= Commodore Amiga MIDI Driver =

Commodore Amiga MIDI Driver (CAMD) is a shared library for AmigaOS which provides a general device driver for MIDI data, so that applications can share MIDI data with each other in real-time, and interface to MIDI hardware in a device-independent way.

==History==
Commodore International announced work on Amiga MIDI driver (CAMD) during the January 1990 NAMM Show. Driver should allow multiple MIDI applications to work together in the Amiga multitasking environment, with timing as a crucial issue (working with realtime data streams). ARexx support was also planned.

The software was originally created at the Carnegie Mellon University and later adopted by Commodore.
According to software developer Daniel S. Riley, several people worked on the driver (starting with Roger B. Dannenberg and Jean-Christophe Dhellemmes at the Carnegie-Mellon university). Commodore finally gave this task to David Joiner (author of Deluxe Music Construction Set) and synchronisation services were separated in realtime.library.
Deluxe Music 2.0 introduced support for both camd.library and realtime.library and was for many years the only commercial music package using CAMD. A 1999 article about MIDI in Amiga Format reported that there were still many bugs, some compatibility issues, and lack of application support.

Commodore's version of CAMD includes a built-in driver for the Amiga serial port. The Poseidon USB stack contains the camdusbmidi.class.

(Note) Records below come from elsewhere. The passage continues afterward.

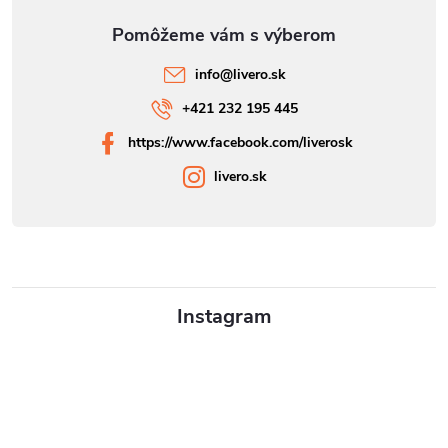
info
@
livero.sk
+421 232 195 445
https://www.facebook.com/liverosk
livero.sk
Instagram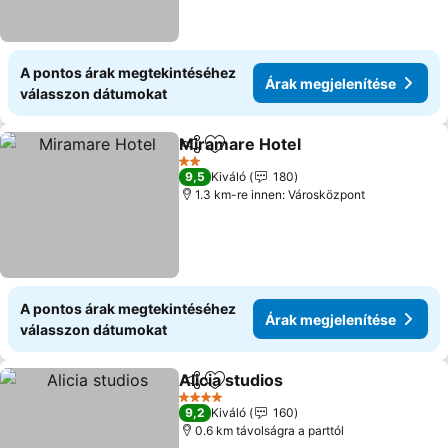
A pontos árak megtekintéséhez
Árak megjelenítése
válasszon dátumokat
Miramare Hotel
Megosztás
Hozzáadás a kedvencekhez
Árak megje
2 Kategória
9,5
Kiváló
180
1.3 km-re innen: Városközpont
A pontos árak megtekintéséhez
Árak megjelenítése
válasszon dátumokat
Alicia studios
Megosztás
Hozzáadás a kedvencekhez
Árak megjele
4 Kategória
9,2
Kiváló
160
0.6 km távolságra a parttól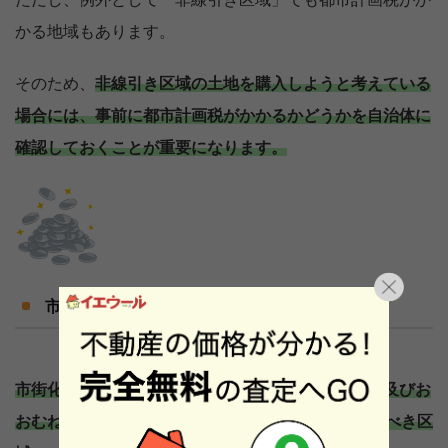
ただし、例外として「非線引き区域」でも都市計画税がか
かる地域もあります。
そのため、
非線引き区域の土地を購入しようと考えている
場合には、事前に都市計画税がかかるかどうかを自治体に
確認しておくことが重要になります。
市街化区域
市街化区域とは、すでに市街地を形成している区域及びお
おむね10年以内に優先的かつ計画的に市街化を図るべき区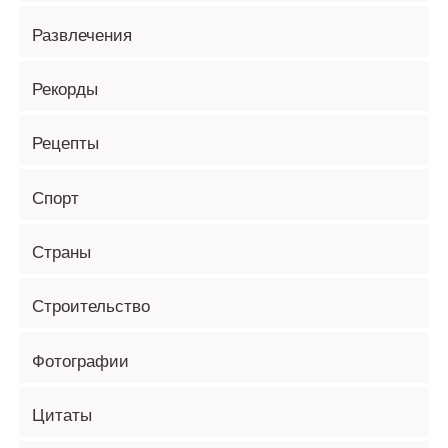
Развлечения
Рекорды
Рецепты
Спорт
Страны
Строительство
Фотографии
Цитаты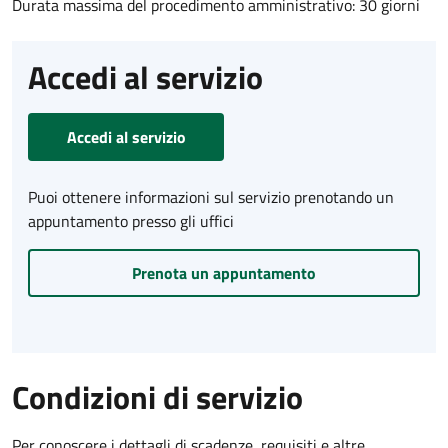
Durata massima del procedimento amministrativo: 30 giorni
Accedi al servizio
Accedi al servizio
Puoi ottenere informazioni sul servizio prenotando un
appuntamento presso gli uffici
Prenota un appuntamento
Condizioni di servizio
Per conoscere i dettagli di scadenze, requisiti e altre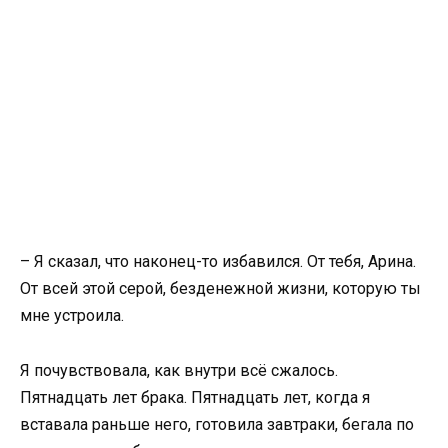
– Я сказал, что наконец-то избавился. От тебя, Арина.
От всей этой серой, безденежной жизни, которую ты
мне устроила.
Я почувствовала, как внутри всё сжалось.
Пятнадцать лет брака. Пятнадцать лет, когда я
вставала раньше него, готовила завтраки, бегала по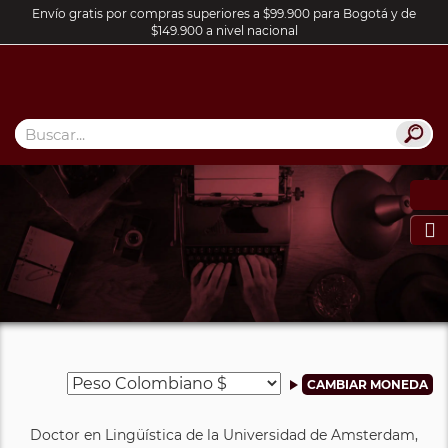
Envío gratis por compras superiores a $99.900 para Bogotá y de
$149.900 a nivel nacional

Doctor en Lingüística de la Universidad de Amsterdam,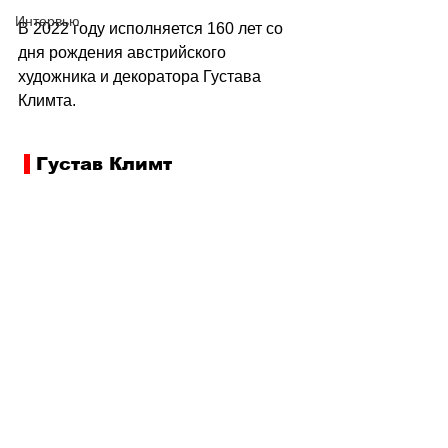
Интервью
В 2022 году исполняется 160 лет со 
дня рождения австрийского 
художника и декоратора Густава 
Климта.
 Густав Климт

==AROS port and later development==
In part due to above mentioned problems, the CAMD library was rewritten (reverse engineered by Kjetil S. Matheussen) as part of the AROS project in 2001 and later in 2005 ported to AmigaOS 4. In 2012, Lyle Hazelwood released updated AmigaOS 4 version, which was then distributed as part of AmigaOS starting with the 4.1 Update 5. Since MorphOS 3.10 CAMD is officially part of this system.